▶ DESCRIPTION OF THE TASK
Pull out every line with the word "Options" from the entries below.

▶ DATA EXTRACT
*** Begin section ***

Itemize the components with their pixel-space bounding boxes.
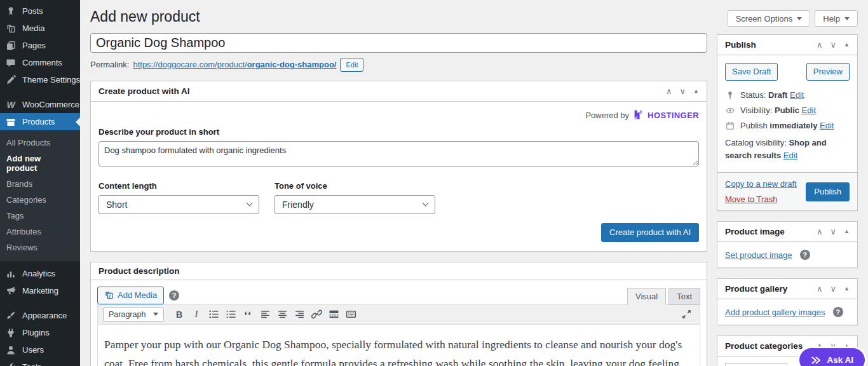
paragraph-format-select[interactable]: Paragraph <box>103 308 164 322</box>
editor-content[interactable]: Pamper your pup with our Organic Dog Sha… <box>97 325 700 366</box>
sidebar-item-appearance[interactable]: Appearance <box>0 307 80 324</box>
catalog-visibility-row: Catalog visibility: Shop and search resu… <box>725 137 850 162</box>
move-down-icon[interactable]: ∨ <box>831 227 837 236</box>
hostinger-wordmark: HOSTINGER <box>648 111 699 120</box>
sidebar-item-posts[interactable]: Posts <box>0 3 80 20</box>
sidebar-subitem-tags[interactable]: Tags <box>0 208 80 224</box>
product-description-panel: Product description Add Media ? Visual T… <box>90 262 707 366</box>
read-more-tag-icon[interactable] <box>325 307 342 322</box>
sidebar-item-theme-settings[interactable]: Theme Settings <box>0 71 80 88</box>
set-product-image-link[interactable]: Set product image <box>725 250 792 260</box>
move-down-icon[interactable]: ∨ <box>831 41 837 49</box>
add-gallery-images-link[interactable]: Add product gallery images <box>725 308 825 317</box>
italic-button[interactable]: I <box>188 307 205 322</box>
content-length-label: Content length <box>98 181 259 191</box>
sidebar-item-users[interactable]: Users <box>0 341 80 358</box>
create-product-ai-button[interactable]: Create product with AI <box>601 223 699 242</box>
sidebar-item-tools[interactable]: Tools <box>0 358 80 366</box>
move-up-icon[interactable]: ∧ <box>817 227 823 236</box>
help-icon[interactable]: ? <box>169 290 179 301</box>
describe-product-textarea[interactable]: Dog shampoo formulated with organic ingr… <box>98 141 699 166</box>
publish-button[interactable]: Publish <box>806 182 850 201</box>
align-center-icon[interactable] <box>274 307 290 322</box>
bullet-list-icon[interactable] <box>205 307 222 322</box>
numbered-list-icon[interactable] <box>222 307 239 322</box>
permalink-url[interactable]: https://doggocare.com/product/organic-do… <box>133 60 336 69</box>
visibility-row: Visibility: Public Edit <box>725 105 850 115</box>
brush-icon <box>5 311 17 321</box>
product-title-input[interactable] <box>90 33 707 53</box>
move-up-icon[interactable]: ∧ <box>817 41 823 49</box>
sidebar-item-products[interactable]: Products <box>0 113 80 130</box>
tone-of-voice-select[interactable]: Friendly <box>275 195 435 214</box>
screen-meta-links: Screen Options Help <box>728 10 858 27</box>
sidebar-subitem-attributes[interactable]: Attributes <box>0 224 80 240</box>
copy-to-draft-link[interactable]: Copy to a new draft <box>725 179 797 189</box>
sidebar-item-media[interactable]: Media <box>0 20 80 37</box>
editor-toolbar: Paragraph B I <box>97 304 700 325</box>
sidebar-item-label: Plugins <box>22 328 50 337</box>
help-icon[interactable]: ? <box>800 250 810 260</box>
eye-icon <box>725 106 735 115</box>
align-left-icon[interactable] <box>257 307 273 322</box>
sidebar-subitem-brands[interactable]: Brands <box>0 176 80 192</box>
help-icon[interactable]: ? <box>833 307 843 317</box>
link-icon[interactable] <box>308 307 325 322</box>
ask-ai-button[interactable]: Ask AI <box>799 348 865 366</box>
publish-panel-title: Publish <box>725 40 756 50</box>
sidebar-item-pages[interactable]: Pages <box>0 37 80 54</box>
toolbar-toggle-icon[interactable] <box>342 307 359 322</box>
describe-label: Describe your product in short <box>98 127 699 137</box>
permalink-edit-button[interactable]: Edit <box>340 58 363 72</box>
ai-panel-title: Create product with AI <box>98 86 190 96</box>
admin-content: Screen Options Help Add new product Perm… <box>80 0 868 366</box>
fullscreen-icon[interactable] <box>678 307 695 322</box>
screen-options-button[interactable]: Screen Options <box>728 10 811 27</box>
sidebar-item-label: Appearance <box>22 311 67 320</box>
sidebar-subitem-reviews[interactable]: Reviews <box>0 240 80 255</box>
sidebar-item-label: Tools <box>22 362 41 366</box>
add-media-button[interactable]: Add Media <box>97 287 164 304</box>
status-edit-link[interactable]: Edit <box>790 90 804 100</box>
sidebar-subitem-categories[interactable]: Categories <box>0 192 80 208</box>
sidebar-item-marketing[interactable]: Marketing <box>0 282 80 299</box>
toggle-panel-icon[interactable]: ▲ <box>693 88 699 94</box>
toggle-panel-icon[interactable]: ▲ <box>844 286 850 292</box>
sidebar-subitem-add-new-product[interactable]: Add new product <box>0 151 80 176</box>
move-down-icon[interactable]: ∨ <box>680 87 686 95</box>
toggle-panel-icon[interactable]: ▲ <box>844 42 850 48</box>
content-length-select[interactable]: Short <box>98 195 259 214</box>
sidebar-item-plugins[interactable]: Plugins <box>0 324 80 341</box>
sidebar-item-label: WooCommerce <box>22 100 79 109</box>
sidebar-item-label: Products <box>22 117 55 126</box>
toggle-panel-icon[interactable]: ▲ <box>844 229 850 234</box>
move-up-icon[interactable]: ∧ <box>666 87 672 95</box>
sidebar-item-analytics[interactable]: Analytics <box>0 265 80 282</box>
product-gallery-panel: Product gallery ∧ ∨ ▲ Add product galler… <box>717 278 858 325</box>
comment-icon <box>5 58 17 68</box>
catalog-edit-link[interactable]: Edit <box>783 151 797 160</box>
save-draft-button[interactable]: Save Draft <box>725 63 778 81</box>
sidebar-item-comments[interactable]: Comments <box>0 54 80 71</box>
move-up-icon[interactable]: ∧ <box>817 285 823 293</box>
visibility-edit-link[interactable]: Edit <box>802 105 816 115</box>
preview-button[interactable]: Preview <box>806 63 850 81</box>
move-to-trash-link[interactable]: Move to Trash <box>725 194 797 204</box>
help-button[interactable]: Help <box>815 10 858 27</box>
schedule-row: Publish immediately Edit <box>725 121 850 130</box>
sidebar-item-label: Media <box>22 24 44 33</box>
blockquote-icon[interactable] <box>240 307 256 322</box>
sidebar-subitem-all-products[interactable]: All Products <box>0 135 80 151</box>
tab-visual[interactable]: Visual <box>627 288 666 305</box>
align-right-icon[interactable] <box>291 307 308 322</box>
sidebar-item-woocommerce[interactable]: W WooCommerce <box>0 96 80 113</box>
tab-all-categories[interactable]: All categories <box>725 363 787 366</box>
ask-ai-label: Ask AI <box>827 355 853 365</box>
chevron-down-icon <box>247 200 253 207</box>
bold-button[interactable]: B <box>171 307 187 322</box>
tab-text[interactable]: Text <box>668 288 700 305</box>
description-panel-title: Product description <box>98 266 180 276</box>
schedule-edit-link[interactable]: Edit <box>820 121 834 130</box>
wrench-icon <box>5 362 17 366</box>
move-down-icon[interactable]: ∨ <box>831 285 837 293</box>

*** End section ***
*** Begin section ***

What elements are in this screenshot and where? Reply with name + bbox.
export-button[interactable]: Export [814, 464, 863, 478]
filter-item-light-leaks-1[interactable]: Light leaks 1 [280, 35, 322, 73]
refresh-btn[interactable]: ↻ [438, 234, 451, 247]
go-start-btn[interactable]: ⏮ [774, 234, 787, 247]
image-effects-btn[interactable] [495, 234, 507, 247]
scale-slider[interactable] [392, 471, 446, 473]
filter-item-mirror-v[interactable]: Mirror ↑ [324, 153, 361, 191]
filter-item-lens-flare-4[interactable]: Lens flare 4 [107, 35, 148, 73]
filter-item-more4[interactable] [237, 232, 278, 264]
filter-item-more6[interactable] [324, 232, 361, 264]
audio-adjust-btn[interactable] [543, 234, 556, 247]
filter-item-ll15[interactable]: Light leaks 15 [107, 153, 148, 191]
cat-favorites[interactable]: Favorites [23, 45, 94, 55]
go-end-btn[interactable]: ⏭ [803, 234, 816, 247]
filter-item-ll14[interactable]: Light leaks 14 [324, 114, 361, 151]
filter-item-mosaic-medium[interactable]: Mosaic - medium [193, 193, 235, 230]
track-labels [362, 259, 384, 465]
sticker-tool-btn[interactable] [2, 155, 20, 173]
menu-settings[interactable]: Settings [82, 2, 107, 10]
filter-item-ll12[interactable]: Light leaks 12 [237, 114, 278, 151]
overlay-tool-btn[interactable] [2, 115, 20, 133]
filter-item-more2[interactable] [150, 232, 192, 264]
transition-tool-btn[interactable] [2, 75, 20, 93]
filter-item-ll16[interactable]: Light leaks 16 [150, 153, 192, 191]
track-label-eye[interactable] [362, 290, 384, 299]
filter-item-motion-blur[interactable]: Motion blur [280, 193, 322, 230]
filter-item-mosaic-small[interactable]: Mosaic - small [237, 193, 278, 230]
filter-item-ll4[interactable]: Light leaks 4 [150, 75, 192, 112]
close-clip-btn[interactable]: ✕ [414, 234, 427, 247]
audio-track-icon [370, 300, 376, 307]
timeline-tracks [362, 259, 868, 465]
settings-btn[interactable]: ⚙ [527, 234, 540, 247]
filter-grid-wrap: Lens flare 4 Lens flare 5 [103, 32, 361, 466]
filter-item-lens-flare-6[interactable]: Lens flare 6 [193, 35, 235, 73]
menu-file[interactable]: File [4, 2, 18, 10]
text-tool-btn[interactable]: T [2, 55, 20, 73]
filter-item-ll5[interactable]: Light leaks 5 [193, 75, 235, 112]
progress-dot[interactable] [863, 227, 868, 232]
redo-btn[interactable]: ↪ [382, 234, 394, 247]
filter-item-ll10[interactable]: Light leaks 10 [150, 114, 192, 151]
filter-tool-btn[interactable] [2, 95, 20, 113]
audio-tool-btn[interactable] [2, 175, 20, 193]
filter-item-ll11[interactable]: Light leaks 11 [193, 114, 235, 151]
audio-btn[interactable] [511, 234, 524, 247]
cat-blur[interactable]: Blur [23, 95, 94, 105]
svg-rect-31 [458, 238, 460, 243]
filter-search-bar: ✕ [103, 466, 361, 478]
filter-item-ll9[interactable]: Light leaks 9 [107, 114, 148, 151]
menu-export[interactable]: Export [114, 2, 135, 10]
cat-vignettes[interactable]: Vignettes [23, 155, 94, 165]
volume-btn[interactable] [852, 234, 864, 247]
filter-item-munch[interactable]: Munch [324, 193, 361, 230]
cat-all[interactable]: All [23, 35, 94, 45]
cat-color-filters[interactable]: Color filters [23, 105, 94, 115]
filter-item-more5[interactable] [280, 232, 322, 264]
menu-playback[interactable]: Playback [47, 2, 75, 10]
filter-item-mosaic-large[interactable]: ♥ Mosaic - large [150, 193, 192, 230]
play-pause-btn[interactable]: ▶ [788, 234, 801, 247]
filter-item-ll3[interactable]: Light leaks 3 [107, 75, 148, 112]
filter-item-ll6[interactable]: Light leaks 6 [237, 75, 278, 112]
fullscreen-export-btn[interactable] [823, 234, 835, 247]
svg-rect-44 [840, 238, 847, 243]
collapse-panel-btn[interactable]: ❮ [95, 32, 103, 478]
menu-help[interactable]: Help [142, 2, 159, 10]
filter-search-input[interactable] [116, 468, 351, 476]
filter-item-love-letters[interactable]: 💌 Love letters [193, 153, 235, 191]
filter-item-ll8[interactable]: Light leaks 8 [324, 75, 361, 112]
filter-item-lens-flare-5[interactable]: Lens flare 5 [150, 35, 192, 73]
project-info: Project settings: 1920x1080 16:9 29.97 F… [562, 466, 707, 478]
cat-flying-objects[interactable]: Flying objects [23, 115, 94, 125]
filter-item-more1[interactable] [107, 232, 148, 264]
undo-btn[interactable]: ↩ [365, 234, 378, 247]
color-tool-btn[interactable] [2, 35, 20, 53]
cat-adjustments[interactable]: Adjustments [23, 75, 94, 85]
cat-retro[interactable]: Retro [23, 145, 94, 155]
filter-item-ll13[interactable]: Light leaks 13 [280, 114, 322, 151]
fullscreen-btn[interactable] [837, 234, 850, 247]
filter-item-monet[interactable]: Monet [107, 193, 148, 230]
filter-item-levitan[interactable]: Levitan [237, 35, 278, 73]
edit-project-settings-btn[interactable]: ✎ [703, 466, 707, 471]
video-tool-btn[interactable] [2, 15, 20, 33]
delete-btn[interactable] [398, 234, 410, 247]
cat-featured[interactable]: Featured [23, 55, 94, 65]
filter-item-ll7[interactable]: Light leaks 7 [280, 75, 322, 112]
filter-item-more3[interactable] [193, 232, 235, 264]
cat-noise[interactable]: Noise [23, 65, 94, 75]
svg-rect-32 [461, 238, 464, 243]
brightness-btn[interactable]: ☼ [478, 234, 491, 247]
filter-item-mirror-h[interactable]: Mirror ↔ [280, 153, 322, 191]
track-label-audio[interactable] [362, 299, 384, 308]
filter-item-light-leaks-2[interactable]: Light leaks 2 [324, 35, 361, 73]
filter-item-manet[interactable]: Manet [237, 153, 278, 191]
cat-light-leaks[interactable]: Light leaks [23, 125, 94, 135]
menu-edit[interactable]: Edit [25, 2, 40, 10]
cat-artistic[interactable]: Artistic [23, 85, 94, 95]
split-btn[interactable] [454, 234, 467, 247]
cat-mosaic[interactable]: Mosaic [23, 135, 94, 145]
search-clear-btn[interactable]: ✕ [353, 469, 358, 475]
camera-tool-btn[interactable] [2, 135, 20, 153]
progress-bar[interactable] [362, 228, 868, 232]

*** End section ***

▶ RESPONSE TO THE TASK
screen-meta-links: Screen Options Help <box>728 10 858 27</box>
admin-content: Screen Options Help Add new product Perm… <box>80 0 868 366</box>
screen-options-button[interactable]: Screen Options <box>728 10 811 27</box>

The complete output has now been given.